What a night! Six years ago on that other night it was different.
Anxiety and foreboding throbbed in these streets. Belgian manhood in
arms marched away. The British marched away, and by midnight the last
soldier had gone. Suspense ... and then at two in the morning the first
German, a motor-cyclist, armed, goggled, covered with dust, vigilant....
And from the dawn German order reigned in Ghent--no bacchanalias.

The army went out by night by many roads, making, however, for Bruges.
It fell back for the defence, perhaps, of Bruges and of Ostende.
Brussels had fallen, and Ghent--there was not much of Belgium left. The
first morning out of Ghent saw the army at Somerghem, and the second at
Thielt. So tired were the troops that at each halt in the night both
officers and men, lying down by the roadside, fell asleep. At the halts
the men bumped into one another mechanically, like the trucks of a
freight train coming to a sudden stop, and then they just tumbled down
and snored.

Newly tarred barges loll slowly along the Bruges-Ghent canal, and there
is a vista along the straight water to the belfry of Ghent and the
cathedral. The sides of the canal are lush with verdure; health and
happiness spread out from its banks. One would say also the war never
was here. But in Somerghem the old church on the hill crowning the town
has been blown up. Its tower gave a view for leagues around, and the
Devil made good use of it when he had a chance and when he had done his
task blew it up lest others should follow his example. The Germans
evacuated the town just before the end of the war; the Belgian army
bombarded it and placed a gas concentration there. It was retaken, but
at the price of a most beautiful church. The inhabitants are all back.
They remember the Tommies and, of course, the Scots.

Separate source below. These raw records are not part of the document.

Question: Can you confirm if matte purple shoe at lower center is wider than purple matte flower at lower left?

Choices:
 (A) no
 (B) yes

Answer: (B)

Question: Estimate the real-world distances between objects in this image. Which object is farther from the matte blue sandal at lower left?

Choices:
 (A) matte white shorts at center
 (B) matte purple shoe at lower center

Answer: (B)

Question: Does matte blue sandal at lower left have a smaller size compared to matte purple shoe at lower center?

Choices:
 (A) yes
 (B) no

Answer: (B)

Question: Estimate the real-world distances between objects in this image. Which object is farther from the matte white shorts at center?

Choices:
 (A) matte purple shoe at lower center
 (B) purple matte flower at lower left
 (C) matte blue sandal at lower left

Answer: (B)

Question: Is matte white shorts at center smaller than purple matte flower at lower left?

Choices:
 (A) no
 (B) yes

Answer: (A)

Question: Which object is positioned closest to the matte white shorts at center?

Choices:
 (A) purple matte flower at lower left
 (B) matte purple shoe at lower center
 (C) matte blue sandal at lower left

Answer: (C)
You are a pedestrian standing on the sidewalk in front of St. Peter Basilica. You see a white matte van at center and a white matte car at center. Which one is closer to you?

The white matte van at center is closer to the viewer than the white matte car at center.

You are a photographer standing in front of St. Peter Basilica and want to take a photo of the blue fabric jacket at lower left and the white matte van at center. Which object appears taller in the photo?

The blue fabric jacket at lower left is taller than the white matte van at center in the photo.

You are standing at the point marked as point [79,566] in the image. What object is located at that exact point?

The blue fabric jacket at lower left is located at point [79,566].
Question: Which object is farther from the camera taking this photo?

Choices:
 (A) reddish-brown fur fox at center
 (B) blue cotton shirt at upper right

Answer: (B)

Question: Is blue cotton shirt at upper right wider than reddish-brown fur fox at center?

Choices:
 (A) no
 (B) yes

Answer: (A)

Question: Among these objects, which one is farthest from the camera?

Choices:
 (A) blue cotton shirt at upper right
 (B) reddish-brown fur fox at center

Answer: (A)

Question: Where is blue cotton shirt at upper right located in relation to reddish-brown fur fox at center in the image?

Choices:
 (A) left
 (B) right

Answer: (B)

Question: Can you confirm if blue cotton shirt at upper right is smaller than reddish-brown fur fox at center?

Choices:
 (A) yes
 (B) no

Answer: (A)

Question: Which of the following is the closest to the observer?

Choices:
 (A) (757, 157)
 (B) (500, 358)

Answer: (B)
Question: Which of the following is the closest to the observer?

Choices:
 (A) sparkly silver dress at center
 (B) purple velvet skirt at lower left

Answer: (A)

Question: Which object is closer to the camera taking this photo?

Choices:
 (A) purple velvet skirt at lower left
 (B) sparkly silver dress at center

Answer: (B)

The Gordons in
their kilts made a lasting impression. Somerghem saw much war life
before the enemy marched away, and German soldier life, with its
violently repressive military discipline and its correspondingly lax
morality, was rife. The more perfect their military obedience the less
heed there was of God.

One sees in these parts not a few war-babies, and worse than these, for
they are innocent enough, one sees war-children in adolescence. The
numbers of depraved young girls is appalling. Perhaps there were many
before the war, but they look rather like war products. How many of them
there are in the beer-houses and backyards of the small towns! It is
difficult to avoid adventures with them. Bertha and Martha, depraved
little rascals, come running along the canal bank, one in clogs, one in
stocking soles. They talk scraps of German and scraps of French, and
make disgusting gestures and throw themselves about in hard, coarse
laughter. Martha is a strong and brazen little hussy with red face and
fat little arms. Bertha is a soft-witted, pallid slip of a girl with
full throat and weak lips. Both have long black finger-nails, both are
in cotton rags; but Bertha has a large yellow festering wound on her
ankle which she says was caused by a bit of shrapnel. Bertha is the
younger. Martha may be sixteen; Bertha would be two years younger. And
Martha would get Bertha into trouble. "Take Bertha!" she says
continually, suggestively making signs. Poor war-children! When the war
began Martha was ten and Bertha was eight. Martha was corrupted in it;
pale, sickly, weak-lipped Bertha, with the shrapnel wound, perhaps not
actually corrupted. When the wound had been examined and their nails cut
they concluded they had met a doctor.

They scamper away at last. The dark water of the canal flows peacefully
between banks of untarnished green. Nature is unqualified loveliness.
At Somerghem, however, behind this veil there has been war, there has
been something of the curse. One begins to notice in old walls patches
of new brick where shell-holes in human habitations have been cobbled.
Re-pointing is going on. The splash where the splinters of iron rived a
whole house has been sought to be gently erased. The most virtuous work
in the world! But it splashed on to the children too, and who can
re-point the Berthas and the Marthas?

Enfin, the fair-sized town of Thielt, would-be picturesque but
surprisingly shabby, not clean, not cleaned up, not quite like Belgium.
The dirtiest of all possible hotels, more like a billet than a hotel,
unswept floors, smashed china, supper in a kitchen which does not gleam
like housewife's honour. It is a town unlike Ghent, unlike Bruges. It
has not, however, been much shelled. British and Belgian gunners seem to
have had orders to spare friendly cities. But there is no doubt that
Thielt was in the war. Half its present inhabitants are _revenants_, as
the French call those pitiful spirits who return to the places where
they used to live. Mine host fled to Paris in 1914, and did not make a
fortune there; he talks bitterly of _Bosches_ and compensation. He is
forty-six and set. Six years ago he felt a young man, he says, but
to-day he is not ready to start anything new.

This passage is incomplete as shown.